Thomas Sowell's picture

Both political parties seem determined that the federal government should create a “stimulus package” of things designed to cushion a downturn in the economy.

That alone should be enough to make us remember that “the devil is always in the details,” because things that are bipartisan are often twice as bad as things that are partisan.

A bipartisan intervention is virtually guaranteed to be a grab bag of inconsistent policies thrown together in order to get the votes of people with contradictory ideas of what ought to be done.

The idea of a stimulus package is based on the general notion that there are things the government could do to make things better in the economy.

Unfortunately, there is a vast difference between what the government could do and what it is likely to do.

Economists can give you all sorts of scenarios in which government intervention could make things better, whether when fighting off a recession, regulating domestic markets or controlling international trade.

Some people even believe that whenever there is “market failure,” the government ought to step in.
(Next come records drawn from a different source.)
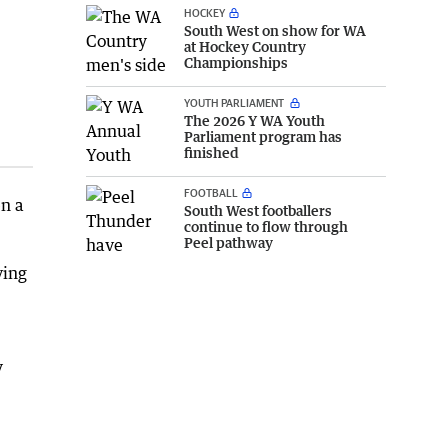
HOCKEY
South West on show for WA
at Hockey Country
Championships
YOUTH PARLIAMENT
The 2026 Y WA Youth
Parliament program has
finished
FOOTBALL
en a
South West footballers
continue to flow through
Peel pathway
ving
y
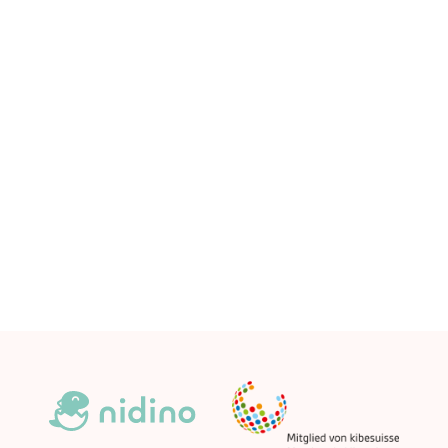
Community DNA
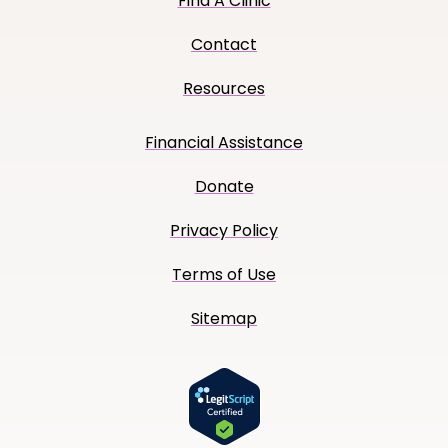
Find A Clinic
Contact
Resources
Financial Assistance
Donate
Privacy Policy
Terms of Use
Sitemap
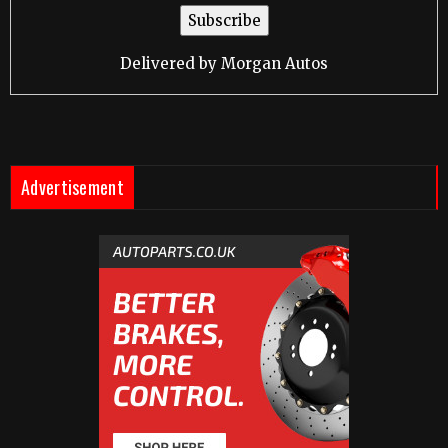
Delivered by
Morgan Autos
Advertisement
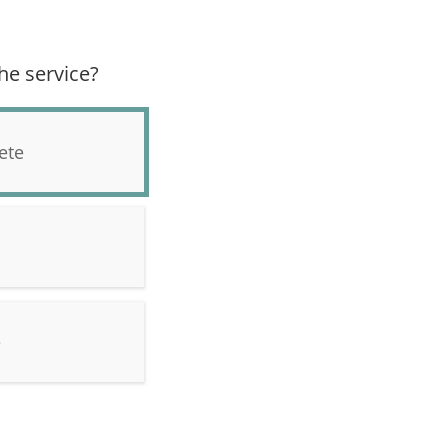
he service?
ete
e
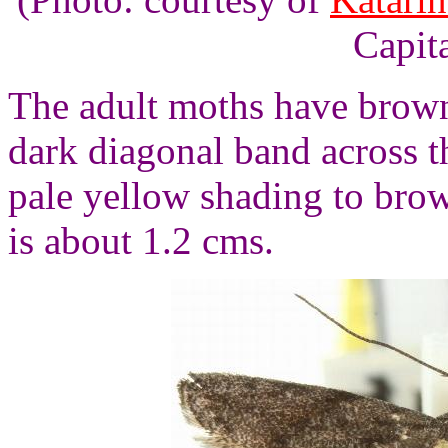
Capita
The adult moths have brown
dark diagonal band across 
pale yellow shading to bro
is about 1.2 cms.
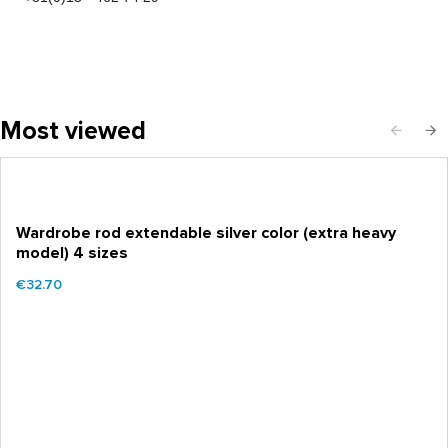
Most viewed
Wardrobe rod extendable silver color (extra heavy
model) 4 sizes
€32.70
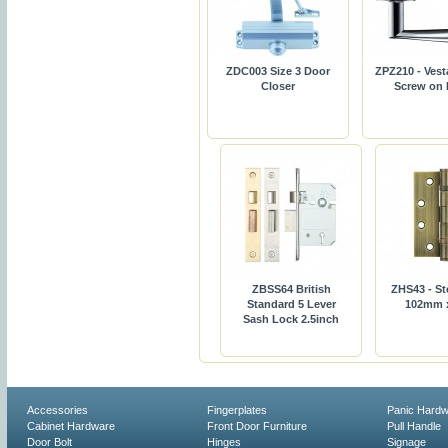
ZDC003 Size 3 Door
ZPZ210 - Vest
Closer
Screw on
ZBSS64 British
ZHS43 - St
Standard 5 Lever
102mm 
Sash Lock 2.5inch
Accessories
Fingerplates
Panic Hard
Cabinet Hardware
Front Door Furniture
Pull Handle
Door Bolt
Hinges
Signage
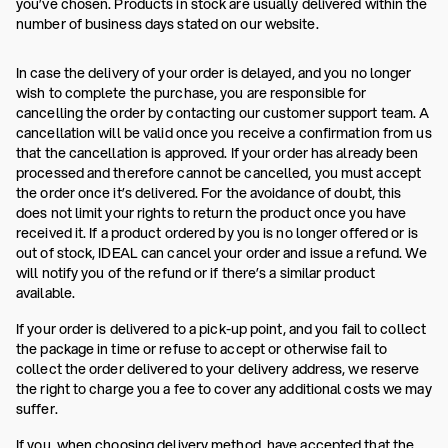
you’ve chosen. Products in stock are usually delivered within the
number of business days stated on our website.
In case the delivery of your order is delayed, and you no longer
wish to complete the purchase, you are responsible for
cancelling the order by contacting our customer support team. A
cancellation will be valid once you receive a confirmation from us
that the cancellation is approved. If your order has already been
processed and therefore cannot be cancelled, you must accept
the order once it’s delivered. For the avoidance of doubt, this
does not limit your rights to return the product once you have
received it. If a product ordered by you is no longer offered or is
out of stock, IDEAL can cancel your order and issue a refund. We
will notify you of the refund or if there’s a similar product
available.
If your order is delivered to a pick-up point, and you fail to collect
the package in time or refuse to accept or otherwise fail to
collect the order delivered to your delivery address, we reserve
the right to charge you a fee to cover any additional costs we may
suffer.
If you, when choosing delivery method, have accepted that the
Of course markets can fail. Everything human can fail. But if Alex Rodriguez strikes out, do the Yankees take him out of the game and send in a pinch hitter for him?

No one would dream of suggesting such a thing. We are far more rational when discussing sports than when discussing politics.

The fact that the market is not doing what we wish it would do is no reason to automatically assume that the government would do better.

There are too many examples of government interventions that made things worse, the Great Depression of the 1930s being the most tragic.

Those on the left love to believe that the stock market crash of 1929 showed the failure of the free market and that the New Deal interventions in the 1930s saved the day.

But the stock market crash of 1987 was just as big and Ronald Reagan resisted loud calls for him to intervene. The result was not another Great Depression but the beginning of a decades-long period of prosperity.

Before Presidents Herbert Hoover and Franklin D. Roosevelt came along, there was no expectation that the federal government would intervene when the stock market crashed or when there was a downturn in the economy.

Previous stock market crashes and previous downturns in the economy worked themselves out faster and less painfully than the Great Depression of the 1930s, just as the 1987 crisis did.

The track record of government intervention is far less impressive than its rhetoric.

One of the biggest problems with government intervention in the economy is that politicians usually have neither the knowledge nor the incentives to intervene at the right time.

Bruce Bartlett has pointed out that most government intervention in an economic downturn comes too late. That is, the problem it is trying to solve has already worked itself out and the government intervention can create new problems.

More fundamentally, markets readjust themselves for a reason. That reason is that people pay a price for their misjudgments and mistakes.

Government interventions are usually based on trying to stop them from having to pay that price.

People who went way out on a limb to buy a house that they could not afford are now being pictured as victims of a heartless market or deceptive lenders.

Just a few years ago, people who went out on that limb made money big-time in a skyrocketing housing market. But now that they have been caught in the ups and downs that markets have gone through for centuries, the government is supposed to bail them out.

Solving short-run problems, especially in an election year, often means creating long-run problems. Pumping money into the economy can help many problems. but do not be surprised if it also leads to inflationary pressures and financial repercussions around the world.